## Task data
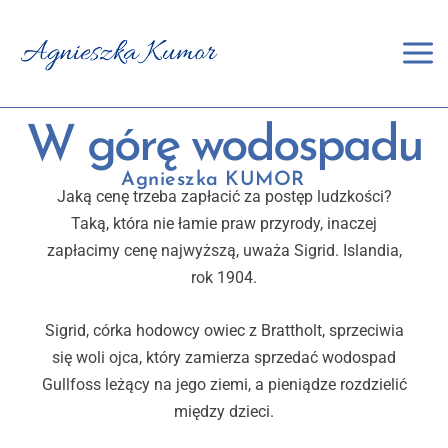
Przejdź
do
treści
W górę wodospadu
Agnieszka KUMOR
Jaką cenę trzeba zapłacić za postęp ludzkości?
Taką, która nie łamie praw przyrody, inaczej
zapłacimy cenę najwyższą, uważa Sigrid. Islandia,
rok 1904.
Sigrid, córka hodowcy owiec z Brattholt, sprzeciwia
się woli ojca, który zamierza sprzedać wodospad
Gullfoss leżący na jego ziemi, a pieniądze rozdzielić
między dzieci.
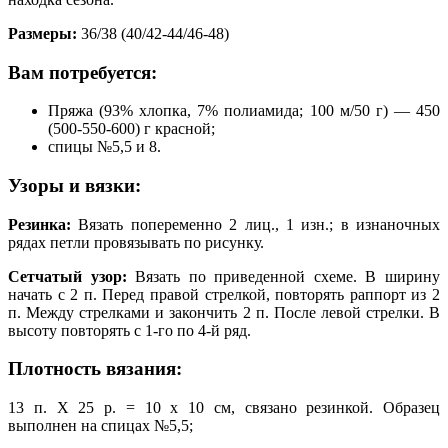
Размеры:
36/38 (40/42-44/46-48)
Вам потребуется:
Пряжа (93% хлопка, 7% полиамида; 100 м/50 г) — 450
(500-550-600) г красной;
спицы №5,5 и 8.
Узоры и вязки:
Резинка:
Вязать попеременно 2 лиц., 1 изн.; в изнаночных
рядах петли провязывать по рисунку.
Сетчатый узор:
Вязать по приведенной схеме. В ширину
начать с 2 п. Перед правой стрелкой, повторять раппорт из 2
п. Между стрелками и закончить 2 п. После левой стрелки. В
высоту повторять с 1-го по 4-й ряд.
Плотность вязания:
13 п. Х 25 р. = 10 х 10 см, связано резинкой. Образец
выполнен на спицах №5,5;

## Problem details
Copy the data exactly. Pictures do not belong in the copy.

## Final answer
Przejdź
do
treści
W górę wodospadu
Agnieszka KUMOR
Jaką cenę trzeba zapłacić za postęp ludzkości?
Taką, która nie łamie praw przyrody, inaczej
zapłacimy cenę najwyższą, uważa Sigrid. Islandia,
rok 1904.
Sigrid, córka hodowcy owiec z Brattholt, sprzeciwia
się woli ojca, który zamierza sprzedać wodospad
Gullfoss leżący na jego ziemi, a pieniądze rozdzielić
między dzieci.
Размеры:
36/38 (40/42-44/46-48)
Вам потребуется:
Пряжа (93% хлопка, 7% полиамида; 100 м/50 г) — 450
(500-550-600) г красной;
спицы №5,5 и 8.
Узоры и вязки:
Резинка:
Вязать попеременно 2 лиц., 1 изн.; в изнаночных
рядах петли провязывать по рисунку.
Сетчатый узор:
Вязать по приведенной схеме. В ширину
начать с 2 п. Перед правой стрелкой, повторять раппорт из 2
п. Между стрелками и закончить 2 п. После левой стрелки. В
высоту повторять с 1-го по 4-й ряд.
Плотность вязания:
13 п. Х 25 р. = 10 х 10 см, связано резинкой. Образец
выполнен на спицах №5,5;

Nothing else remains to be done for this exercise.